Modular Construction Sequencing Part 7: From Projects to Portfolio Platforms
- Joe Gardias
- Mar 18
- 6 min read

The Schools White Paper didn't commission buildings.
It commissioned a delivery problem.
The Schools White Paper published in February 2026 is the most significant capital commitment to SEND provision in a generation. The question for local authorities and trusts is no longer whether to expand capacity. It is how.
The government's Every Child Achieving and Thriving White Paper commits £3.7 billion to create 60,000 new specialist places in schools and settings across England. It sets an expectation that, in time, every secondary school will have a dedicated inclusion base. This is not an episodic surge in demand. It is a structural, sustained and timetabled programme of estate expansion — arriving at pace, with high visibility from ministers downward.
For local authorities, multi-academy trusts and the Department for Education, the challenge is not recognising the scale of the task. It is finding a delivery model capable of meeting it.
In Part 6 of this series, the commercial architecture required for modular construction to function as a repeatable system was explored at length. Procurement structures, if poorly aligned, can dismantle otherwise stable platforms by forcing suppliers back into project-specific redesign.
But procurement is only one layer of the challenge.
The deeper structural shift required in education estates is a move from project delivery to portfolio strategy. Because modular construction does not fully realise its potential when deployed project-by-project. Its real value emerges when platforms operate across entire estates, enabling the predictable and repeatable expansion of capacity that the White Paper now demands.
The Limits of Project Thinking
Traditional capital delivery in the education sector has been organised around individual projects. A capacity shortfall emerges. A business case is developed. Design teams are appointed. Procurement follows. Each facility effectively begins again from first principles.
This model made sense when estate demand was episodic. But the growth in SEND provision requirements has become structural rather than temporary. Demand for Education, Health and Care Plans has more than doubled since 2014, with around one in five children in England now identified as having SEND. Demand does not appear once. It appears repeatedly.

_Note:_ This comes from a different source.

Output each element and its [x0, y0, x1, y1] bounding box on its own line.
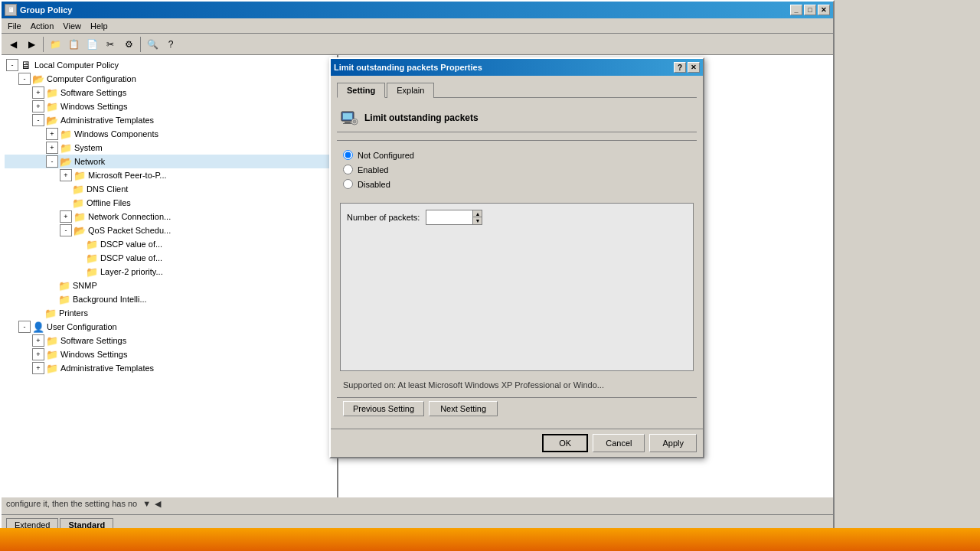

When this occurs, project-based delivery begins to show its limitations. Each new school or specialist unit must navigate:
– planning approval
– procurement processes
– supply chain mobilisation
– coordination between design, manufacture and installation
These cycles repeat with every new commission. The result is predictable: delivery remains fragmented, learning compounds slowly, and capacity expansion struggles to keep pace with demand. In the context of the White Paper's ambitions, that gap is no longer acceptable.
Platforms Change the Equation
Industrial sectors solved this problem decades ago by adopting platform-based production systems. In automotive manufacturing, consumer electronics and aerospace, product families are rarely designed independently. Instead, they are built on stable underlying platforms that allow variation while maintaining repeatability.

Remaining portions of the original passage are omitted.